Where the word "Drupal" occurs in a line of the data, return the whole line.

▸ Information:
Content starts

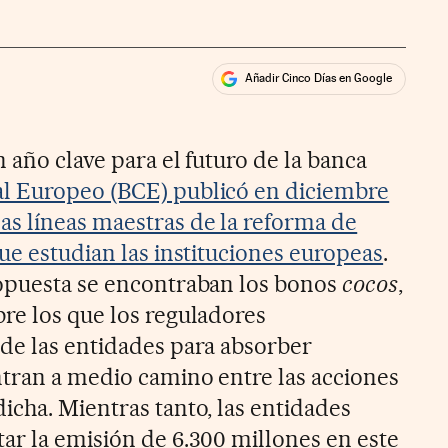
Añadir Cinco Días en Google
ales
ios
 año clave para el futuro de la banca
l Europeo (BCE) publicó en diciembre
s líneas maestras de la reforma de
ue estudian las instituciones europeas
.
ropuesta se encontraban los bonos
cocos
,
re los que los reguladores
de las entidades para absorber
tran a medio camino entre las acciones
icha. Mientras tanto, las entidades
ar la emisión de 6.300 millones en este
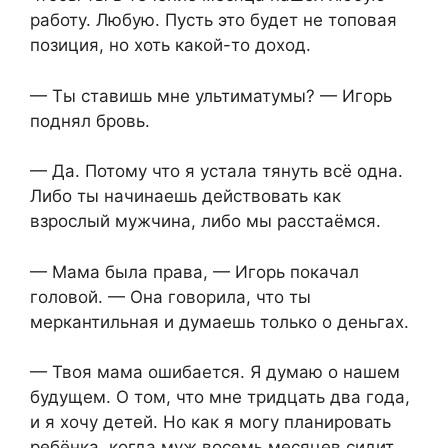
работу. Любую. Пусть это будет не топовая
позиция, но хоть какой-то доход.
— Ты ставишь мне ультиматумы? — Игорь
поднял бровь.
— Да. Потому что я устала тянуть всё одна.
Либо ты начинаешь действовать как
взрослый мужчина, либо мы расстаёмся.
— Мама была права, — Игорь покачал
головой. — Она говорила, что ты
меркантильная и думаешь только о деньгах.
— Твоя мама ошибается. Я думаю о нашем
будущем. О том, что мне тридцать два года,
и я хочу детей. Но как я могу планировать
ребёнка, когда муж восемь месяцев сидит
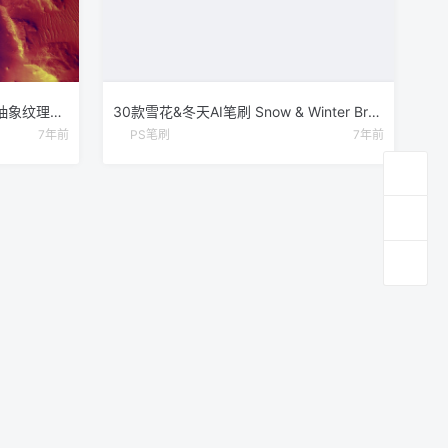
创意抽象纹理系列：外星球表面抽象纹理&笔刷 Celestial
30款雪花&冬天AI笔刷 Snow & Winter Brushes
7年前
PS笔刷
7年前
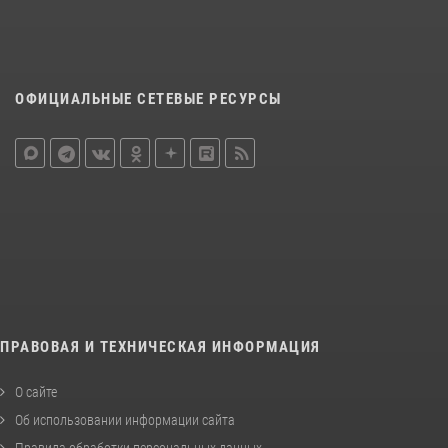
ОФИЦИАЛЬНЫЕ СЕТЕВЫЕ РЕСУРСЫ
ПРАВОВАЯ И ТЕХНИЧЕСКАЯ ИНФОРМАЦИЯ
О сайте
Об использовании информации сайта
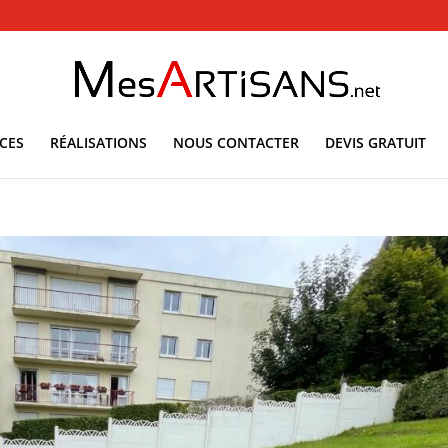
ICES
RÉALISATIONS
NOUS CONTACTER
DEVIS GRATUIT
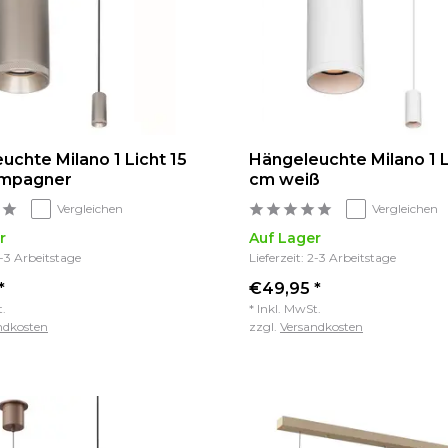
uchte Milano 1 Licht 15
Hängeleuchte Milano 1 L
mpagner
cm weiß
Vergleichen
Vergleichen
r
Auf Lager
2-3 Arbeitstage
Lieferzeit: 2-3 Arbeitstage
*
€49,95 *
t.
* Inkl. MwSt.
ndkosten
zzgl.
Versandkosten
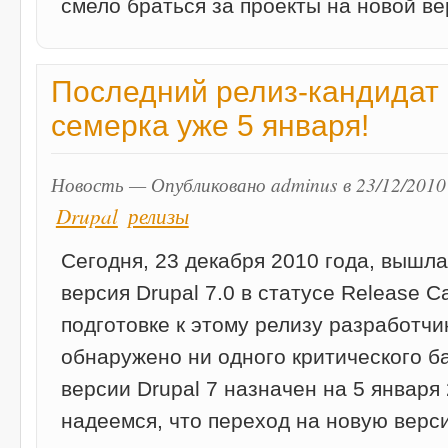
смело браться за проекты на новой ве
Последний релиз-кандидат D
семерка уже 5 января!
Новость — Опубликовано adminus в 23/12/2010
Drupal
релизы
Сегодня, 23 декабря 2010 года, вышла
версия Drupal 7.0 в статусе Release C
подготовке к этому релизу разработч
обнаружено ни одного критического б
версии Drupal 7 назначен на 5 января
надеемся, что переход на новую верси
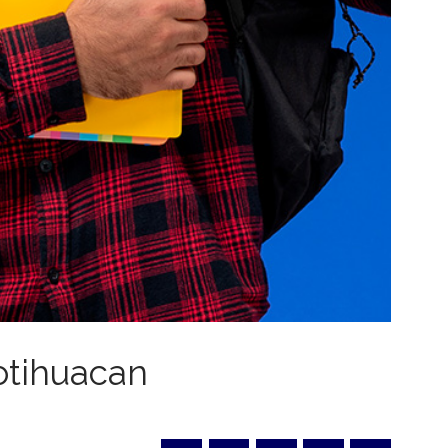
otihuacan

Content ends

▸ Answer section:
Drupal
версия Drupal 7.0 в статусе Release C
версии Drupal 7 назначен на 5 января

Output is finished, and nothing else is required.